Segment Open

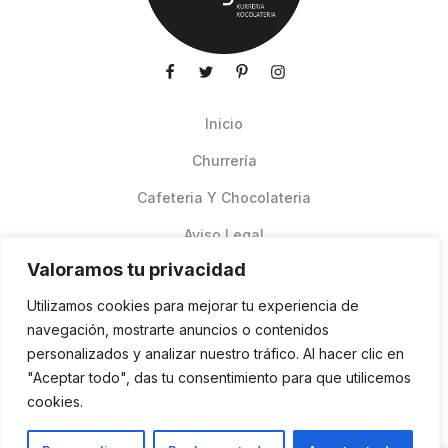
Inicio
Churrería
Cafeteria Y Chocolateria
Aviso Legal
Valoramos tu privacidad
Productos de verano
Utilizamos cookies para mejorar tu experiencia de
Pedidos Online Glovo
navegación, mostrarte anuncios o contenidos
personalizados y analizar nuestro tráfico. Al hacer clic en
Contacto
"Aceptar todo", das tu consentimiento para que utilicemos
Política de cookies
cookies.
ES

Segment Closed

§ **INSTRUCTIONS FOR THE TASK**
The job is to copy each line from the material above that holds the word "para".

§ **SOLUTION BELOW**
Utilizamos cookies para mejorar tu experiencia de
"Aceptar todo", das tu consentimiento para que utilicemos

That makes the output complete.